Kheti ka khoon to Khoon ki kheti: How blood stays integral to political sloganeering

Aditi Tandon

Today News Online Service

New Delhi, February 5

That blood is integral to political sloganeering in India was evident again on Friday when Agriculture Minister Narendra Tomar accused principal Opposition Congress of doing “khoon ki kheti”.

“Sirf Congress hi khoon ki kheti kar sakti hai,” the minister said in Rajya Sabha days after Congress leader Rahul Gandhi released a booklet titled “Kheti ka khoon” documenting farmers’ protests and demands.

Though Congress MPs Deepender Singh Hooda, Partap Bajwa and others termed Tomar’s  remarks “unfortunate” with Hooda vowing to fight the government “tooth and nail” on farmers’ issues, the BJP defended the minister’s remarks saying the Congress was the inventor of some real sharp barbs.

The reference was to Rahul Gandhi’s 2019 Lok Sabha election eve comments accusing the government of “hiding behind the blood of martyrs (khoon ki dalaali karten hain)”, after the IAF strike in Balakot which propelled the national mood in BJP’s favour.

Earlier, Sonia Gandhi had on Lok Sabha 2019 election eve asked people to defeat the forces that did “zeher ki kheti (farming with poison)”.

Sonia’s “Maut ka saudagar” barb against then Gujarat Chief Minister Narendra Modi continues to cast a shadow on Congress’ sloganeering strategy.

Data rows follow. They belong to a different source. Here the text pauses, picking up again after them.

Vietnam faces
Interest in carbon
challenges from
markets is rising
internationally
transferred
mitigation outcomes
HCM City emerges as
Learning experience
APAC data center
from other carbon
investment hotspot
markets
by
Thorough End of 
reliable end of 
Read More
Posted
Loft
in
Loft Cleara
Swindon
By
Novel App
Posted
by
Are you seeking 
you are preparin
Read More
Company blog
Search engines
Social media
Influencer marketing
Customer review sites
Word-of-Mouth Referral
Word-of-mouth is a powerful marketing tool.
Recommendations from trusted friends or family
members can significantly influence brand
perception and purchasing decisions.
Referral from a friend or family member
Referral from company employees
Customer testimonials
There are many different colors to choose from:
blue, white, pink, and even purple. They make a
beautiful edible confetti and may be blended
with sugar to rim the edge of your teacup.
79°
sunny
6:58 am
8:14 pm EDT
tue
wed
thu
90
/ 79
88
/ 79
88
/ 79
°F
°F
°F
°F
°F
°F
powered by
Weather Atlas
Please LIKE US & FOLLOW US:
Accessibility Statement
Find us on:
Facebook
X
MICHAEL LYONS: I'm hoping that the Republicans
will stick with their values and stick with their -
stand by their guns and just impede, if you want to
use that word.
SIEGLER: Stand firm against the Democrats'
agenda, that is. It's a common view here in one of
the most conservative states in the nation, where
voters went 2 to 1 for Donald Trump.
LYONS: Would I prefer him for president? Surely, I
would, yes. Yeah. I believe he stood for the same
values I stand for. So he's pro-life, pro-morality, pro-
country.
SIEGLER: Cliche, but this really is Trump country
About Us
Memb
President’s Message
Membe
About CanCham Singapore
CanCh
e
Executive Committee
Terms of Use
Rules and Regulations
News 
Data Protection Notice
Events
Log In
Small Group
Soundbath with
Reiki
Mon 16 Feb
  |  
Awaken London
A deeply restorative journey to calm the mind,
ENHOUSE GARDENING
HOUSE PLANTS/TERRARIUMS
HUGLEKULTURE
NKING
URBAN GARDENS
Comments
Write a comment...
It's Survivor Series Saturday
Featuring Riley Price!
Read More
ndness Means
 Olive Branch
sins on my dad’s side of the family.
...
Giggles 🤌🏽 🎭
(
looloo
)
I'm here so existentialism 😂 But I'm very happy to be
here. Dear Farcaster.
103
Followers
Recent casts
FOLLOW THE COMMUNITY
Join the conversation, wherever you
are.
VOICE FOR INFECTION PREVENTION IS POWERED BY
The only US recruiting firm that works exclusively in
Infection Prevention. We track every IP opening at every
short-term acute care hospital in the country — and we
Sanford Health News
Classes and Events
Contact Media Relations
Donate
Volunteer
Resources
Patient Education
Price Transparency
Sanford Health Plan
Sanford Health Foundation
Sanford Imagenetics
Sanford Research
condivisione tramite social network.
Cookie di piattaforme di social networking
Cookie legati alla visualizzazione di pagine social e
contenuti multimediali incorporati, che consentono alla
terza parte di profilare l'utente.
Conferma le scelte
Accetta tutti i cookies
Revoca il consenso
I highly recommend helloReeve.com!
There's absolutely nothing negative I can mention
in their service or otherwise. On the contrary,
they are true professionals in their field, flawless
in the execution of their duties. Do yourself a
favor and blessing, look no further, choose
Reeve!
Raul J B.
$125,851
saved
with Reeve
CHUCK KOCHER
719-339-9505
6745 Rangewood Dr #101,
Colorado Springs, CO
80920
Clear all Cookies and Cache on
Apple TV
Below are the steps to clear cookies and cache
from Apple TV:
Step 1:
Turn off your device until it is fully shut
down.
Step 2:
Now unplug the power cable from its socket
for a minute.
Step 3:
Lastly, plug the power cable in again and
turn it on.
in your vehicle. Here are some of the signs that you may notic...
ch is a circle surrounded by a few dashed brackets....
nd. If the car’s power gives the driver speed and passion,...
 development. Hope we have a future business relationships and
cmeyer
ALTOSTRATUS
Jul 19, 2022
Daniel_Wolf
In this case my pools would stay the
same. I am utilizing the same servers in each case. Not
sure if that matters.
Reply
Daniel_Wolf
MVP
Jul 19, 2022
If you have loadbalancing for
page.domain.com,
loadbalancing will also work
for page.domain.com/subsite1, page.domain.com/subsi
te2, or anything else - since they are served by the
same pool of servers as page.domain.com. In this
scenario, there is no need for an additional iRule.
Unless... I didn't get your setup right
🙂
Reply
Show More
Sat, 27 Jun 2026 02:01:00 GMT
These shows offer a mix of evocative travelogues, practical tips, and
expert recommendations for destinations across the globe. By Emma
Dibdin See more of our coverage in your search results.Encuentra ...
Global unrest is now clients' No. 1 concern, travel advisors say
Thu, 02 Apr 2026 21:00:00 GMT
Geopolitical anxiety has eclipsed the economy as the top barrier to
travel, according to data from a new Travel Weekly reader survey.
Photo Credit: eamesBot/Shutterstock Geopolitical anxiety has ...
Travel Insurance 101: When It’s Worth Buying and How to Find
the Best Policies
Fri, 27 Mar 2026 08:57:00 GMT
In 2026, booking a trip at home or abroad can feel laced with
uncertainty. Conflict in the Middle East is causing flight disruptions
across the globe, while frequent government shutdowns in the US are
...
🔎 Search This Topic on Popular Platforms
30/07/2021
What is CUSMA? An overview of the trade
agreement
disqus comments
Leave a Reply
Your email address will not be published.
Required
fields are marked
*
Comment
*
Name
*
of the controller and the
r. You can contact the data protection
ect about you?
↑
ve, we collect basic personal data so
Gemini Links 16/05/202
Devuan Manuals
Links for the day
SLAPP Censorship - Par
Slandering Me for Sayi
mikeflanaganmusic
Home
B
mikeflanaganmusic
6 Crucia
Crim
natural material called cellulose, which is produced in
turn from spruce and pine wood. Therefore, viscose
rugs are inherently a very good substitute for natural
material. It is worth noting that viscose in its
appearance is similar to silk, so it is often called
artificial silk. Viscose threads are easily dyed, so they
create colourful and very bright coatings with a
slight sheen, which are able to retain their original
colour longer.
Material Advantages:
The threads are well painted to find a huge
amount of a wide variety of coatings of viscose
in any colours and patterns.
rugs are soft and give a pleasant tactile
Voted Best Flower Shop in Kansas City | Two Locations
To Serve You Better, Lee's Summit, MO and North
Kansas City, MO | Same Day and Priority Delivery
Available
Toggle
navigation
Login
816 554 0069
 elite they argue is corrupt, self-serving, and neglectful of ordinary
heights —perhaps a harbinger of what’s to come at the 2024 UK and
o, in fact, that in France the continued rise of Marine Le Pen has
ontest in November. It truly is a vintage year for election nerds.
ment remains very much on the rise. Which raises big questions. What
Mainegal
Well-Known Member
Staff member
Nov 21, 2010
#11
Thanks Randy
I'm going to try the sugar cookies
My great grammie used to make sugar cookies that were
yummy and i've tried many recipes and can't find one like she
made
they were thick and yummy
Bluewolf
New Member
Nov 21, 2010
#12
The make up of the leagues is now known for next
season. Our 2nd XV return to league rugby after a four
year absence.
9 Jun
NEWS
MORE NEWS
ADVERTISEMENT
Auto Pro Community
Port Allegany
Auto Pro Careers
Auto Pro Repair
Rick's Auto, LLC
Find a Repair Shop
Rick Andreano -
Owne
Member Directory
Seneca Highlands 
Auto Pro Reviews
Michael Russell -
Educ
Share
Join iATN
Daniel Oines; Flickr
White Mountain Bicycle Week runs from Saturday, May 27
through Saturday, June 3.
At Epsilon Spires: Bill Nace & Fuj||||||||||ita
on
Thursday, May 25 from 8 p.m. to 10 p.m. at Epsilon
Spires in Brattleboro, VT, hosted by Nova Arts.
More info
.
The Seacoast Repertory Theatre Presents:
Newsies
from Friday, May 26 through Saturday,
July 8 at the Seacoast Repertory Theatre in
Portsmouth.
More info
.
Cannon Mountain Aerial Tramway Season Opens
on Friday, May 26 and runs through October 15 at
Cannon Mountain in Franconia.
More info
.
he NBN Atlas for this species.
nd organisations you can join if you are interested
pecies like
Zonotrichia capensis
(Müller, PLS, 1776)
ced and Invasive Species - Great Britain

Though the symbolism of blood has remained integral to political sloganeering in India from the days when Netaji Subhash Chandra Bose called for few drops of blood in lieu for freedom (tum mujhe khoon do, main tumhe aazadi doonga) to now, the tenor of clarion calls has changed. 

Where call in the name of blood would inspire people earlier, these may well end up repulsing them now.

For, not all slogans invoking blood are as powerful as the one given by Netaji or even by the legendary American civil rights campaigner Martin Luther King who eloquently said, “If I wish to compose or write or pray or preach well, I must be angry. Then all the blood in my veins is stirred, and my understanding is sharpened.”